Opening and closing the issue are two articles which directly address the question of the continuing usefulness of the Baudrian/Metzian apparatus. Frank Kessler offers an excellent recapitulation of the broad strokes of this theoretical model and some of the problems that attend it; ultimately Kessler argues for the ongoing heuristic value of the apparatus when properly historicized in relation to spectatorial positioning. In a concluding, and even more expansive, article, Jean-Pierre Sirois-Trahan (coeditor of this issue of Cinémas) also details the problematic aspects of this concept. Sirois-Trahan usefully distinguishes between what he calls “apparatuses of reception” and “apparatuses of production” (dispositifs de réception et de production) in reconsidering how the evolution of the language of cinema has been conceptualized.

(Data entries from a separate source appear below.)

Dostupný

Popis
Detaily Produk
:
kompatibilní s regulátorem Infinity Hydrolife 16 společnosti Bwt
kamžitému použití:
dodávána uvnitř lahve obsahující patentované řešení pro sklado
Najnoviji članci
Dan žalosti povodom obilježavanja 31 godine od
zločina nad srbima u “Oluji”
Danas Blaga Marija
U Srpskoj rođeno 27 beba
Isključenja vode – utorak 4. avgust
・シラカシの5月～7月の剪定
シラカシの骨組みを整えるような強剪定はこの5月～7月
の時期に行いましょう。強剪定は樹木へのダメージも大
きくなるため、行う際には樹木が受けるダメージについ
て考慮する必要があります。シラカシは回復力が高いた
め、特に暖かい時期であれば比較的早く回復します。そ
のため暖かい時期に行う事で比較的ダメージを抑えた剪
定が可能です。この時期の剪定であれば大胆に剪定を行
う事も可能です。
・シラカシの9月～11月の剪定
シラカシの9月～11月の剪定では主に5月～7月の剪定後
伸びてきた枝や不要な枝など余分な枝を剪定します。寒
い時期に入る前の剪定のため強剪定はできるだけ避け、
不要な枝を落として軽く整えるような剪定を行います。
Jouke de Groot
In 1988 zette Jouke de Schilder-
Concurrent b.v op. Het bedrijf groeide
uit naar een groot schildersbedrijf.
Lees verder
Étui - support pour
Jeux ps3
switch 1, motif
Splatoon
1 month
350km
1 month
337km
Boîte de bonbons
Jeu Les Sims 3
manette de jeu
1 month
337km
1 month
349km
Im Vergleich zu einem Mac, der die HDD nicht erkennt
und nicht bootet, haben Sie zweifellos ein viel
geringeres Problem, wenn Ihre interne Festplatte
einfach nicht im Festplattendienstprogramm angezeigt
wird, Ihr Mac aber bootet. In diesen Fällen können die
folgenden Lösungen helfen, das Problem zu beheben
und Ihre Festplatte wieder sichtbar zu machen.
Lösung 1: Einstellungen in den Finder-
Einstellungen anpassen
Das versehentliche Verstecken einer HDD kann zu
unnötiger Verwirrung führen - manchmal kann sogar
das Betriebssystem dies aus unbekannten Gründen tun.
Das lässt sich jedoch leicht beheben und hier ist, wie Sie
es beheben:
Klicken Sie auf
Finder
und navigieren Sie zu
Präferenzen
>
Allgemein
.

Between these two theoretical bookends, a number of fascinating historical case studies intervene, in which questions of historical modes of spectatorship are tackled in relation to specific visual apparatuses. Alison Griffiths focuses on the 19th century panorama (especially those featuring faraway places or historical events): the kind of spectatorial address they created and how this kind of viewing position related to genres of early cinematic spectacle. Tom Gunning offers a model of fascination—of the uncanny—associated with the phantasmagoria, where spectators were invited to question the certainties of their perceptions. Dan Streible’s article on mutoscopes foregrounds a kind of social milieu (discursive and material) accompanying their consumption, particularly by children, across different historical periods. Both Jan Holmberg and Isabelle Raynauld compare early cinema with new media technologies of our own times, to demonstrate certain commonalities around their reception. Raynauld compares an early cinema text with a recent CD-ROM, highlighting how discourses of “newness” or novelty influence a medium’s reception, before it is “institutionalized” or fully conventionalized for its audiences. Holmberg’s comparison is between early cinema and video games, wherein textual aesthetics and the resultant viewer/player’s experience of “immersion” is the crucial commonality—a trope that, for Holmberg, asks us to reconsider the totality of cinema’s development around the desire for this experience.

Taken together, these articles demonstrate that careful historicization of a theoretical model of spectatorship can yield extremely fruitful results. Not only do the authors collectively contribute a great deal to our understanding of early cinema and other surrounding visual media, but they also point to the kinds of new theoretical questions that a serious engagement with historical spectatorship can yield.